Spain is generally very well connected and up-to-date with telecoms – at least technically if not commercially, Telefonica, the ‘state’ telecoms company, has a monopoly over the whole terrestrial infrastructure including regulating the GSM, a privilege that they exploit to the full! The locutorio, a Spanish institution, offers everything and gets a paragraph to itself!


Obviously SatNavs function in Spain. But many problems exits in their use for route planning.  This seems to be a problem with the SatNav’s GIS software applying one-size-fits-all paradigms in their logic. The result f this is that they can’t don’t take into account the subtleties of the Spanish roads classification system (see ‘Georaphy/the road network for details) so that drivers miss optima routes and riders miss fantastic rides! If it’s any consolation Google Maps does the same: one has to go all round the houses to make Google Maps follow a route that goes – er, all round the houses!

As readers may have already guessed, this site, and the routes herein are aimed very much for the ‘Anti-SatNav’ navigator!

Mobile phones

Spain operates the GSM systems standard, so CDMA phones will not work at all in Spain. The mobile infrastructure supports 3GA but the infrastructure itself is weak in some areas, especially in the mountains. Telefonica does not share its monopoly of the cell network readily so rival suppliers often have worse service in these areas than its subsidiary, Moviestar, and this seems to hold true for roaming ‘foreign’ phones. Hence the advise, repeated elsewhere (see Health and safety/Emergencies) to try other people’s phones if your doesn’t work in an emergency. It’s also a good idea to switch off your mobile while riding, or at least put it into flight mode, as constant searching flattens the battery. Another point worth repeating: cover for emergency service – tel. 112 – is much wider than normal service.

Internet and Wi-Fi

There is very good Internet access even in quite remote places.  Internet cafés exist even in small towns although WiFi is taking over much of the sector. Hotels that offer an actual computer often charge their guests. Free access exists in so-called ‘telecentros’, which are run by the town halls, and libraries may let you use their facilities depending on how generous the librarian is feeling – normally one has to be a member of the library -. especially if you have your own computer and want WiFi.
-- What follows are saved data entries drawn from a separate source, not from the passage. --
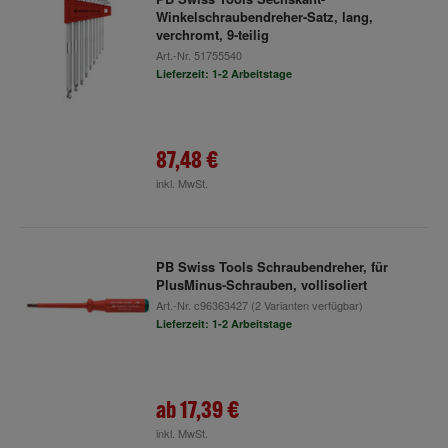
Winkelschraubendreher-Satz, lang,
verchromt, 9-teilig
Art.-Nr.
51755540
Lieferzeit: 1-2 Arbeitstage
87,48 €
inkl. MwSt.
PB Swiss Tools Schraubendreher, für
PlusMinus-Schrauben, vollisoliert
Art.-Nr.
c96363427
(2 Varianten verfügbar)
Lieferzeit: 1-2 Arbeitstage
ab
17,39 €
inkl. MwSt.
WiFi access is extremely widespread. Even very humble bars have it and the spread has made a big impact of the Internet café sector. Most bars restrict access, however, and sometimes it’s difficult to get the password, accurately, from the waiter/ress – this is the world of the bit of scrap paper under the change tray in the till! Glossary: Wifi is pronounced. “Wee-Fee” and the Spanish for password is, contraseña.

The ‘locutorio’

These are telephone, internet and money transfer ‘shops’. They used to be very common in pre-democracy Spain when few people had a phone. Cheap international calls via the Internet and immigration has led to a renaissance of this ‘institution’. The main customer base of locutorios is immigrants both calling and sending money home. Hence they ted to be in low rent neighbourhoods in cities and small towns where thee are lots of immigrants – anywhere with well-developed agribusiness, but this can be surprisingly widespread. Whilst riding, especially in cities, it’s useful to keep half an eye open for the money transfer companies like Western Union, who advertise with their familiar yellow logo.

Phone calls within Europe are especially cheap during the mornings as I think locutorios set their internet phone contracts for peak times in Latin America, where the majority of their customers are from.

Many locutorios also sell various pay-as-you-use phone cards and will unblock phones too.